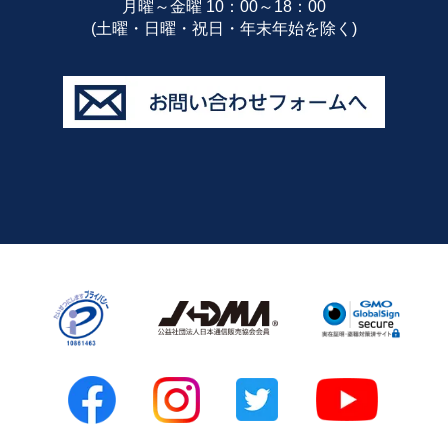
月曜～金曜 10：00～18：00
(土曜・日曜・祝日・年末年始を除く)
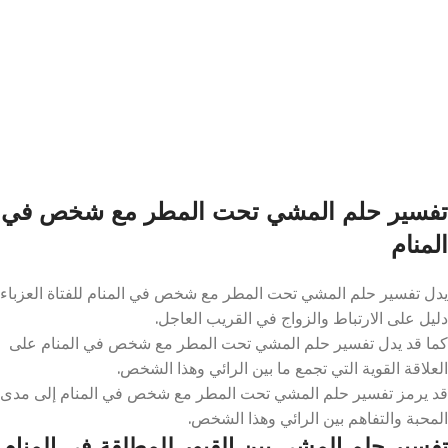
تفسير حلم المشي تحت المطر مع شخص في
المنام
يدل تفسير حلم المشي تحت المطر مع شخص في المنام للفتاة العزباء
دليل على الارتباط والزواج في القريب العاجل.
كما قد يدل تفسير حلم المشي تحت المطر مع شخص في المنام على
العلاقة القوية التي تجمع ما بين الرائي وهذا الشخص.
قد يرمز تفسير حلم المشي تحت المطر مع شخص في المنام إلى مدى
المحبة والتفاهم بين الرائي وهذا الشخص.
تفسير حلم المشي بين القبور للمطلقة في المنام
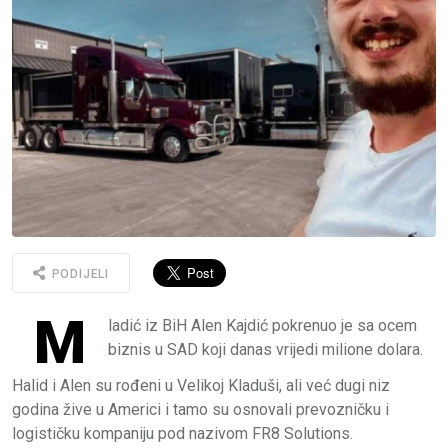
PODIJELI
M
ladić iz BiH Alen Kajdić pokrenuo je sa ocem
biznis u SAD koji danas vrijedi milione dolara.
Halid i Alen su rođeni u Velikoj Kladuši, ali već dugi niz
godina žive u Americi i tamo su osnovali prevozničku i
logističku kompaniju pod nazivom FR8 Solutions.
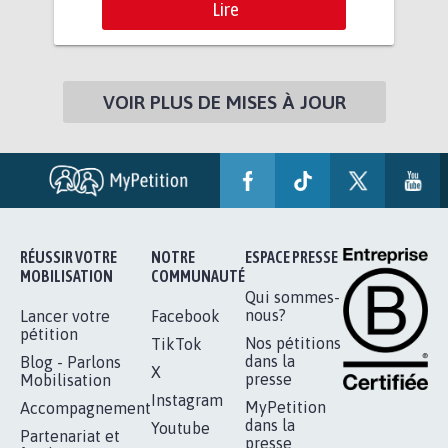
Lire
VOIR PLUS DE MISES À JOUR
RÉUSSIR VOTRE
NOTRE
ESPACE PRESSE
MOBILISATION
COMMUNAUTÉ
Qui sommes-
nous?
Lancer votre
Facebook
pétition
Nos pétitions
TikTok
dans la
Blog - Parlons
X
presse
Mobilisation
Instagram
MyPetition
Accompagnement
dans la
Youtube
Partenariat et
presse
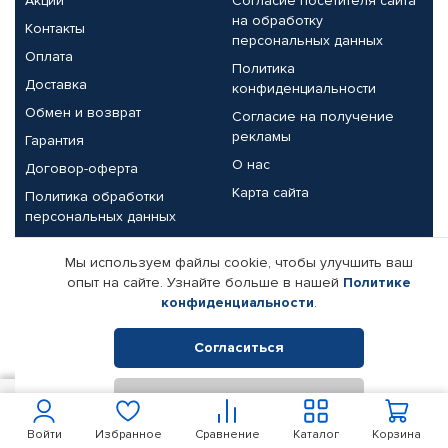
Акции
Согласие посетителя сайта
на обработку
Контакты
персональных данных
Оплата
Политика
Доставка
конфиденциальности
Обмен и возврат
Согласие на получение
рекламы
Гарантия
О нас
Договор-оферта
Карта сайта
Политика обработки
персональных данных
Партнерам
Мы используем файлы cookie, чтобы улучшить ваш
опыт на сайте. Узнайте больше в нашей
Политике
Корпоративным клиентам
Реквизиты компании
конфиденциальности
.
Поставщикам
Согласиться
Отклонить
© КАМАЗ ЦЕНТР ДОНЕЦК, 2015-2026. Все права защищены.
100
В корзину
Интернет-магазин автомобильных товаров Автопрофи.
Войти
Избранное
Сравнение
Каталог
Корзина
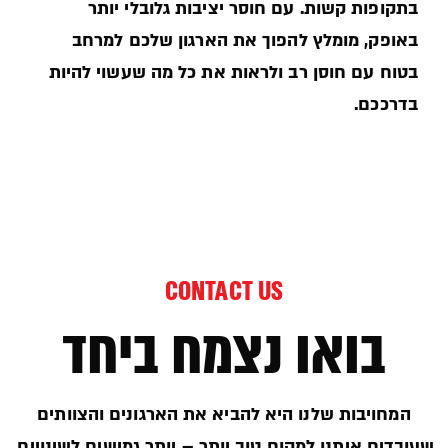
בתקופות קשות. עם חוסר יציבות גלובלי יותר
באופק, מומלץ להפוך את הארגון שלכם למרחב
בטוח עם חוסן רב ולראות את כל מה שעשוי להיות
בדרככם.
CONTACT US
בואו נצמח ביחד
המחויבות שלנו היא להביא את הארגונים והצוותים
שעובדים איתנו למקום טוב יותר – יותר גמישים לשינויים,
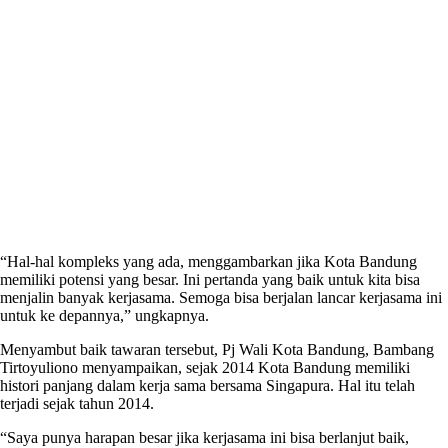
“Hal-hal kompleks yang ada, menggambarkan jika Kota Bandung
memiliki potensi yang besar. Ini pertanda yang baik untuk kita bisa
menjalin banyak kerjasama. Semoga bisa berjalan lancar kerjasama ini
untuk ke depannya,” ungkapnya.
Menyambut baik tawaran tersebut, Pj Wali Kota Bandung, Bambang
Tirtoyuliono menyampaikan, sejak 2014 Kota Bandung memiliki
histori panjang dalam kerja sama bersama Singapura. Hal itu telah
terjadi sejak tahun 2014.
“Saya punya harapan besar jika kerjasama ini bisa berlanjut baik,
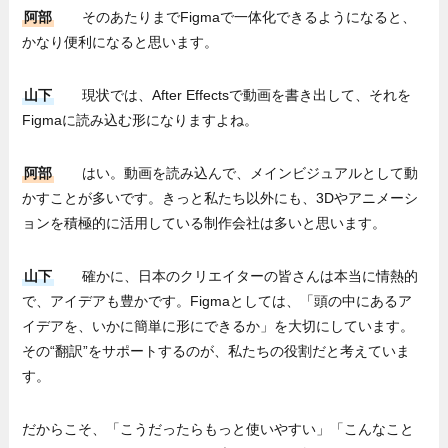
阿部
そのあたりまでFigmaで一体化できるようになると、
かなり便利になると思います。
山下
現状では、After Effectsで動画を書き出して、それを
Figmaに読み込む形になりますよね。
阿部
はい。動画を読み込んで、メインビジュアルとして動
かすことが多いです。きっと私たち以外にも、3Dやアニメーシ
ョンを積極的に活用している制作会社は多いと思います。
山下
確かに、日本のクリエイターの皆さんは本当に情熱的
で、アイデアも豊かです。Figmaとしては、「頭の中にあるア
イデアを、いかに簡単に形にできるか」を大切にしています。
その“翻訳”をサポートするのが、私たちの役割だと考えていま
す。
だからこそ、「こうだったらもっと使いやすい」「こんなこと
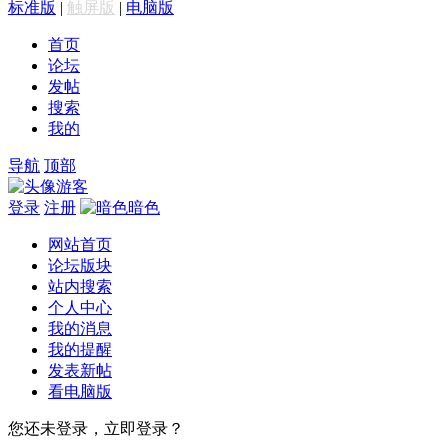
标准版
|
触屏版
|
电脑版
首页
论坛
发帖
搜索
我的
导航
顶部
游客
登录
注册
暗色
网站首页
论坛版块
站内搜索
个人中心
我的消息
我的提醒
发表新帖
看电脑版
您还未登录，立即登录？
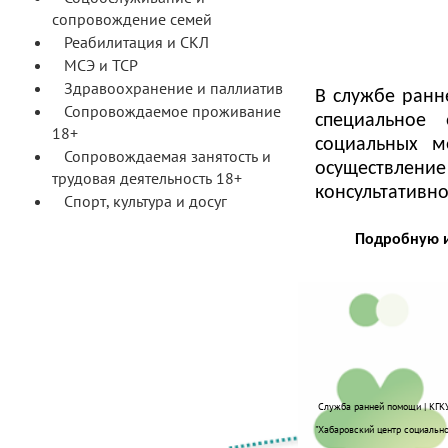
сопровождение семей
Реабилитация и СКЛ
МСЭ и ТСР
Здравоохранение и паллиатив
В службе ран
Сопровождаемое проживание
специальное 
18+
социальных м
Сопровождаемая занятость и
осуществление
трудовая деятельность 18+
консультативн
Спорт, культура и досуг
Подробную и
Служба ранней помощи | КГК
"Хабаровский центр социальн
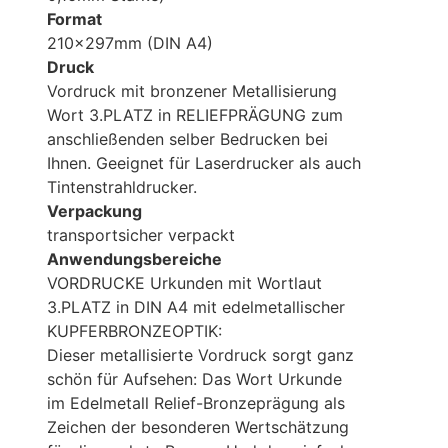
Format
210x297mm (DIN A4)
Druck
Vordruck mit bronzener Metallisierung
Wort 3.PLATZ in RELIEFPRÄGUNG zum
anschließenden selber Bedrucken bei
Ihnen. Geeignet für Laserdrucker als auch
Tintenstrahldrucker.
Verpackung
transportsicher verpackt
Anwendungsbereiche
VORDRUCKE Urkunden mit Wortlaut
3.PLATZ in DIN A4 mit edelmetallischer
KUPFERBRONZEOPTIK:
Dieser metallisierte Vordruck sorgt ganz
schön für Aufsehen: Das Wort Urkunde
im Edelmetall Relief-Bronzeprägung als
Zeichen der besonderen Wertschätzung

■ **Work item**
Note down each line above where the word "Bandung" occurs.

■ **Output**
“Hal-hal kompleks yang ada, menggambarkan jika Kota Bandung
Menyambut baik tawaran tersebut, Pj Wali Kota Bandung, Bambang
Tirtoyuliono menyampaikan, sejak 2014 Kota Bandung memiliki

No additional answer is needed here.